Disruptive camouflage impairs object recognition

  • R. J. Webster, C. Hassall, C. M. Herdman, J.-G. J. Godin, T. N. Sherratt
  • Proceedings of the Royal Society B Biological Sciences, October 2013, Royal Society Publishing
  • DOI: 10.1098/rsbl.2013.0501

Disruptive camouflage impairs object recognition

Photo by Rúben Marques on Unsplash

Photo by Rúben Marques on Unsplash

What is it about?

Rich Webster, then a PhD student at Carleton University, applied a novel approach to the question of how disruptive colouration helps to hide animals. He used eye-tracking technology with humans as predators searching for digital moths on pictures of trees. With this approach he was able to see where people were looking and how long it really took them to find the “moth”. Importantly, he could also tell how many times they looked at the moth without actually seeing it.

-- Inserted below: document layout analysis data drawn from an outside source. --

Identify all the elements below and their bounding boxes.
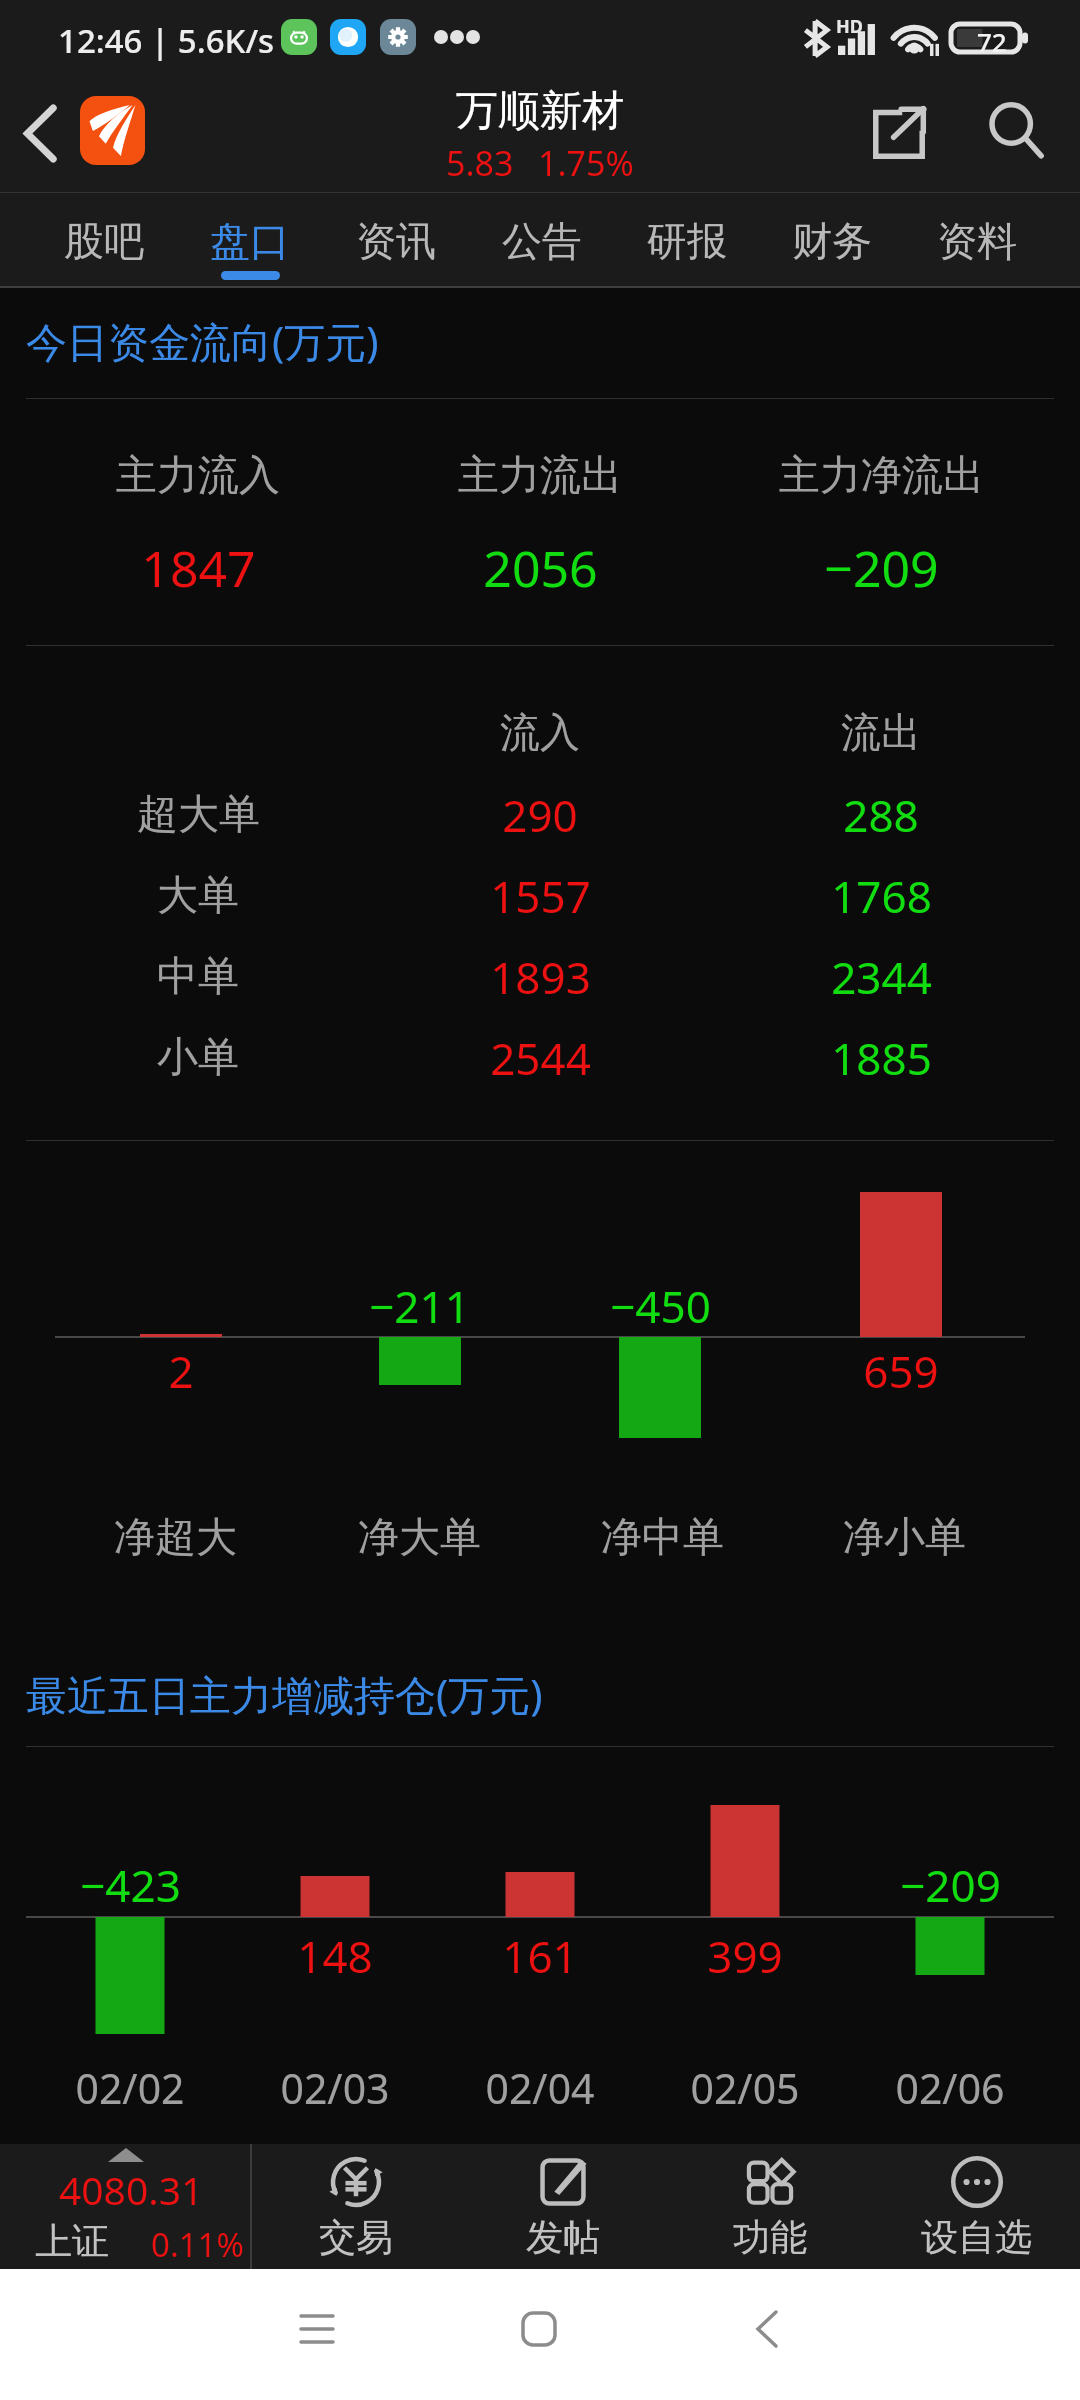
staticText: HD	[836, 14, 863, 39]
button[interactable]: 4080.31	[0, 2144, 250, 2269]
staticText: 1557	[490, 866, 591, 926]
button[interactable]: Home	[479, 2289, 599, 2369]
staticText: 2	[168, 1341, 194, 1401]
staticText: 净大单	[358, 1512, 481, 1564]
staticText: 超大单	[137, 789, 260, 841]
button[interactable]: 功能	[666, 2144, 873, 2269]
button[interactable]: Share	[859, 93, 939, 173]
staticText: 财务	[792, 216, 872, 266]
staticText: 2544	[490, 1028, 591, 1088]
staticText: 流入	[500, 707, 580, 757]
button[interactable]: Back	[707, 2289, 827, 2369]
staticText: 02/03	[280, 2060, 390, 2116]
button[interactable]: Search	[976, 90, 1056, 170]
staticText: 02/05	[690, 2060, 800, 2116]
staticText: −211	[369, 1276, 470, 1336]
staticText: 1.75%	[538, 140, 634, 186]
button[interactable]	[0, 646, 1080, 1140]
staticText: −209	[900, 1855, 1001, 1915]
staticText: 小单	[157, 1032, 239, 1084]
staticText: 4080.31	[59, 2163, 204, 2216]
staticText: 02/02	[75, 2060, 185, 2116]
staticText: 流出	[841, 707, 921, 757]
button[interactable]: Net order-flow bar chart	[0, 1141, 1080, 1641]
staticText: 最近五日主力增减持仓(万元)	[26, 1666, 543, 1722]
staticText: 主力净流出	[779, 450, 984, 502]
staticText: 1768	[831, 866, 932, 926]
staticText: −450	[610, 1276, 711, 1336]
staticText: 大单	[157, 870, 239, 922]
staticText: 1893	[490, 947, 591, 1007]
button[interactable]: 交易	[252, 2144, 459, 2269]
button[interactable]: 财务	[759, 192, 904, 288]
staticText: 净超大	[114, 1512, 237, 1564]
staticText: 研报	[647, 216, 727, 266]
staticText: 万顺新材	[456, 85, 624, 138]
staticText: 659	[863, 1341, 939, 1401]
staticText: 290	[502, 785, 578, 845]
staticText: 股吧	[64, 216, 144, 266]
staticText: −423	[80, 1855, 181, 1915]
button[interactable]: Eastmoney home	[80, 96, 145, 165]
staticText: 净中单	[601, 1512, 724, 1564]
staticText: 设自选	[921, 2214, 1032, 2261]
staticText: 1885	[831, 1028, 932, 1088]
staticText: 发帖	[526, 2214, 600, 2261]
staticText: 02/06	[895, 2060, 1005, 2116]
staticText: 161	[502, 1926, 578, 1986]
staticText: 交易	[319, 2214, 393, 2261]
button[interactable]: Five-day position change chart	[0, 1747, 1080, 2137]
staticText: 今日资金流向(万元)	[26, 313, 379, 369]
staticText: 资料	[937, 216, 1017, 266]
staticText: −209	[824, 534, 939, 602]
button[interactable]: 研报	[614, 192, 759, 288]
staticText: 2056	[483, 534, 598, 602]
staticText: 12:46 | 5.6K/s	[58, 18, 275, 63]
button[interactable]: 设自选	[873, 2144, 1080, 2269]
staticText: 资讯	[356, 216, 436, 266]
button[interactable]	[0, 399, 1080, 645]
staticText: 02/04	[485, 2060, 595, 2116]
staticText: 399	[707, 1926, 783, 1986]
staticText: 0.11%	[151, 2222, 244, 2267]
button[interactable]: 资料	[904, 192, 1049, 288]
staticText: 72	[977, 24, 1007, 52]
staticText: 1847	[141, 534, 256, 602]
staticText: 主力流入	[116, 450, 280, 502]
staticText: 公告	[502, 216, 582, 266]
button[interactable]: 盘口	[177, 192, 323, 288]
staticText: 148	[297, 1926, 373, 1986]
button[interactable]: Back	[6, 98, 76, 168]
staticText: 2344	[831, 947, 932, 1007]
staticText: 功能	[733, 2214, 807, 2261]
staticText: 主力流出	[458, 450, 622, 502]
staticText: 盘口	[210, 216, 290, 266]
button[interactable]: 公告	[469, 192, 614, 288]
button[interactable]: Recent apps	[257, 2289, 377, 2369]
staticText: 中单	[157, 951, 239, 1003]
staticText: 5.83	[446, 140, 514, 186]
staticText: 288	[843, 785, 919, 845]
button[interactable]: 发帖	[459, 2144, 666, 2269]
staticText: 上证	[35, 2218, 109, 2265]
button[interactable]: 股吧	[31, 192, 177, 288]
staticText: 净小单	[843, 1512, 966, 1564]
button[interactable]: 资讯	[323, 192, 469, 288]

We were able to show that the length of time taken to find a target and the number of times that the target was missed were both significantly higher when the moth had a larger number of patches on the edge of its wings.

Why is it important?

Mottled colouration has been observed in many species, but until now we have not had a clear description of the mechanism by which this form of defensive colouration acts. Our results provide that first insight into how and why predators sometimes fail to find prey which are camouflaged in this way.


Dr Christopher Hassall
University of Leeds

There are a number of ways in which animals and plants attempt to defend themselves from predators. Sometimes they look or sound like something that they are not, such as another animal or plant that is venomous, in a process known as “mimicry”. Other times, rather than attempting to deceive a predator after being seen, the animal or plant might try to hide altogether. This second defensive strategy, known as “camouflage”, can take a number of forms. One of the most interesting forms of camouflage is “disruptive colouration” which involves breaking up the edge of an animal to make it harder to detect.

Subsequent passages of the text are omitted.